In order to accurately verify the numerical value of a countercurrent tube fin precooler, a rapid calculation method has been developed for the design and verification of the precooler, and a calculation program has been compiled. In the program, the flow and heat transfer of air, the flow and heat transfer of coolant, and the thermal conductivity of walls and fins are understood and coupled. Based on one-dimensional integral equations, a calculation method is established that considers changes in cross-section, wall friction, and energy transfer. The physical property calculation of air uses a physical property fitting formula, and the physical property calculation of coolant uses a REFPROP or SUPERTAPP physical property calculation subroutine, The friction and heat transfer on the wall are calculated using empirical formulas for friction and turbulent heat transfer in the tube flow, and the fin efficiency method is used for equivalent calculation. For the calculation of temperature distribution on the fins, an analytical solution is used. The calculation program considers the thermal cracking situation using hydrocarbon fuel as a coolant, and adds a fuel cracking kinetic model and a fuel cracking mechanism. Finally, the model was checked using a commercial computing platform, and the error between the two was within 2%. However, this method greatly accelerated the calculation speed.

Next, using the design and verification methods developed in this article, an air precooler with methane as the working medium was designed and verified. The final verification and correction results differed by 7% from the preliminary design results in terms of the number of tubes, thereby verifying the accuracy of the design scheme.
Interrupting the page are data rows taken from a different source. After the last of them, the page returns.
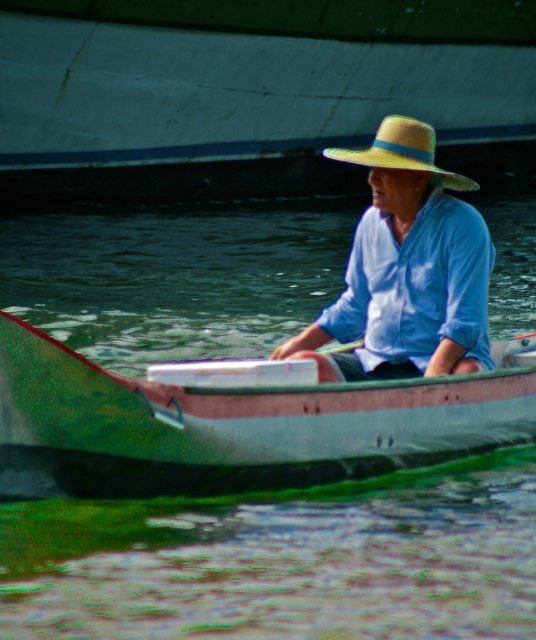 Can you confirm if green painted wood boat at center is taller than green painted wood canoe at center?

Correct, green painted wood boat at center is much taller as green painted wood canoe at center.

Where is `green painted wood boat at center`? green painted wood boat at center is located at coordinates (251, 92).

At what (x,y) coordinates should I click in order to perform the action: click on green painted wood boat at center. Please return your answer as a coordinate pair (x, y). Looking at the image, I should click on (251, 92).

Between green painted wood boat at center and light blue cotton shirt at center, which one is positioned higher?

Positioned higher is green painted wood boat at center.

Which is more to the left, green painted wood boat at center or light blue cotton shirt at center?

From the viewer's perspective, green painted wood boat at center appears more on the left side.

Based on the photo, measure the distance between green painted wood boat at center and camera.

107.84 feet

Locate an element on the screen. This screenshot has width=536, height=640. green painted wood boat at center is located at coordinates (251, 92).

Does green matte water at center appear over natural straw hat at center?

No.

Between green matte water at center and natural straw hat at center, which one has more height?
Then, using the calculation method developed in this paper, the effects of the number and length of precooler tubes, the Mach number of incoming air, and the type of coolant on cooling performance were investigated. The research shows that the more the number of tubes in the precooler, the better the heat transfer effect, but the increase in the number of tubes has a smaller and smaller impact on the heat transfer performance. The more the number of tubes, the greater the air pressure loss, and the smaller the coolant pressure loss; The longer the length of the precooler, the better the heat exchange effect, but the increase in the length of the precooler is increasingly ineffective in improving the heat exchange capacity, and the power weight ratio of the precooler will decrease; The higher the incoming Mach number, the higher the heat transfer efficiency of the precooler, but the air outlet temperature cannot all reach an ideal state; Different cooling media have different flow states and different heat transfer capabilities in the flow of the precooler. Methane has the most advantage as the initial temperature of the coolant. The thermal cracking effect of kerosene can improve the heat absorption of the coolant in the precooler and enhance local heat transfer. Ammonia has the strongest heat absorption capacity, and the most significant improvement in the heat exchange capacity of the precooler is when it is near the critical temperature. Through comprehensive comparison, ammonia has the most advantage as a coolant.

Finally, a countercurrent tube fin precooler with the same wall thickness and volume as the SABRE precooler was designed and compared. It is found that the countercurrent tube fin air precooler has more advantages in heat transfer when the flow rate is large, and the SABRE precooler has better heat transfer effect when the flow rate is small, and the pressure drop loss of the countercurrent tube fin precooler is smaller.